Exploiting CVE-2022-42703 — Bringing back the stack attack

Original text by Seth Jenkins, Project Zero

This blog post details an exploit for CVE-2022-42703 (P0 issue 2351 — Fixed 5 September 2022), a bug Jann Horn found in the Linux kernel’s memory management (MM) subsystem that leads to a use-after-free on struct anon_vma. As the bug is very complex (I certainly struggle to understand it!), a future blog post will describe the bug in full. For the time being, the issue tracker entry, this LWN article explaining what an anon_vma is and the commit that introduced the bug are great resources in order to gain additional context.

Setting the scene

Successfully triggering the underlying vulnerability causes folio->mapping to point to a freed anon_vma object. Calling madvise(…, MADV_PAGEOUT)can then be used to repeatedly trigger accesses to the freed anon_vma in folio_lock_anon_vma_read():

struct anon_vma *folio_lock_anon_vma_read(struct folio *folio,
					  struct rmap_walk_control *rwc)
{
	struct anon_vma *anon_vma = NULL;
	struct anon_vma *root_anon_vma;
	unsigned long anon_mapping;

	rcu_read_lock();
	anon_mapping = (unsigned long)READ_ONCE(folio->mapping);
	if ((anon_mapping & PAGE_MAPPING_FLAGS) != PAGE_MAPPING_ANON)
		goto out;
	if (!folio_mapped(folio))
		goto out;

	// anon_vma is dangling pointer
	anon_vma = (struct anon_vma *) (anon_mapping - PAGE_MAPPING_ANON);
	// root_anon_vma is read from dangling pointer
	root_anon_vma = READ_ONCE(anon_vma->root);
	if (down_read_trylock(&root_anon_vma->rwsem)) {
[...]
		if (!folio_mapped(folio)) { // false
[...]
		}
		goto out;
	}

	if (rwc && rwc->try_lock) { // true
		anon_vma = NULL;
		rwc->contended = true;
		goto out;
	}
[...]
out:
	rcu_read_unlock();
	return anon_vma; // return dangling pointer
}

One potential exploit technique is to let the function return the dangling anon_vma pointer and try to make the subsequent operations do something useful. Instead, we chose to use the down_read_trylock() call within the function to corrupt memory at a chosen address, which we can do if we can control the root_anon_vma pointer that is read from the freed anon_vma.

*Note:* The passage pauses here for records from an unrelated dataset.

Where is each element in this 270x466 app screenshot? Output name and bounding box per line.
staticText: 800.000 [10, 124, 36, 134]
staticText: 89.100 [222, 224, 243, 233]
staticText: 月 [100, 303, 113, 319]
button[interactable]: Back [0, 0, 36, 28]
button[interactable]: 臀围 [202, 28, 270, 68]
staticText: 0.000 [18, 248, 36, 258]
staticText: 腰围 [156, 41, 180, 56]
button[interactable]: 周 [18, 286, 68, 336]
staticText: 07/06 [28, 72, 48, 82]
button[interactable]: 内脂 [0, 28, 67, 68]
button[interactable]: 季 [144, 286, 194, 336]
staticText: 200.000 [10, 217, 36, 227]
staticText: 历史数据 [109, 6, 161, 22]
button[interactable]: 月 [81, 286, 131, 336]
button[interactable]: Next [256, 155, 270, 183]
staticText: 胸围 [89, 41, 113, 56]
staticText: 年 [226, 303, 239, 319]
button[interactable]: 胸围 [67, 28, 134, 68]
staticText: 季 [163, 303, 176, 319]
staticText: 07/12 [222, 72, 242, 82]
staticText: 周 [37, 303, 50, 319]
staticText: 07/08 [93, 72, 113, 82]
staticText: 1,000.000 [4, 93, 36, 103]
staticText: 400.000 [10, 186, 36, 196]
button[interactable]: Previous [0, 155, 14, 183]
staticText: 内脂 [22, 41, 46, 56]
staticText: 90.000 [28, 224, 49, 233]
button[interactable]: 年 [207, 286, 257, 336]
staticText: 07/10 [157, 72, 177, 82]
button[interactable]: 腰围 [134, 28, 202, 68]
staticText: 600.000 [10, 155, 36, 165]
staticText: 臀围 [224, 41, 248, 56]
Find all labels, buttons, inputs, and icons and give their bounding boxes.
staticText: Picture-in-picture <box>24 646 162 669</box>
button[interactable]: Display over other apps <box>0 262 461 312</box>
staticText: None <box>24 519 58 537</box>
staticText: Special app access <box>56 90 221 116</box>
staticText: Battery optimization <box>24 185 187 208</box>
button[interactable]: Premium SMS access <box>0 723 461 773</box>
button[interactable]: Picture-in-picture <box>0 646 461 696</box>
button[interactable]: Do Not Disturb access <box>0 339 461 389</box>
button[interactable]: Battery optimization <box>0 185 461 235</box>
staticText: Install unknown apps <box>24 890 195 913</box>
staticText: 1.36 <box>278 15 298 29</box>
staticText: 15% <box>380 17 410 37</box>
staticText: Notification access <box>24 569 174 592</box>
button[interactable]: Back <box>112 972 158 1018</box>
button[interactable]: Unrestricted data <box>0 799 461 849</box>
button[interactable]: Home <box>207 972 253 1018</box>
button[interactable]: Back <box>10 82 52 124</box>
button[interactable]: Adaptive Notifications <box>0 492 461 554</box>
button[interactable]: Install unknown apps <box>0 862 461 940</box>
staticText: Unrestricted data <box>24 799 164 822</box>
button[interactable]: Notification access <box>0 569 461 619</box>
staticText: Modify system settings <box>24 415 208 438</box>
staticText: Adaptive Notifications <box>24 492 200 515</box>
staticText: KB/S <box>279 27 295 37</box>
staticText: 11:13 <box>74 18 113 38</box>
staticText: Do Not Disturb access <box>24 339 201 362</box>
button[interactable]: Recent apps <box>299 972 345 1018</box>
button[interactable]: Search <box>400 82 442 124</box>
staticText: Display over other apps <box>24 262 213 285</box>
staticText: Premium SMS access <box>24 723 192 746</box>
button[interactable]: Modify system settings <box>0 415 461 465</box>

Controlling the root_anon_vma pointer means reclaiming the freed anon_vma with attacker-controlled memory. struct anon_vma structures are allocated from their own kmalloc cache, which means we cannot simply free one and reclaim it with a different object. Instead we cause the associated anon_vma slab page to be returned back to the kernel page allocator by following a very similar strategy to the one documented here. By freeing all the anon_vma objects on a slab page, then flushing the percpu slab page partial freelist, we can cause the virtual memory previously associated with the anon_vma to be returned back to the page allocator. We then spray pipe buffers in order to reclaim the freed anon_vma with attacker controlled memory.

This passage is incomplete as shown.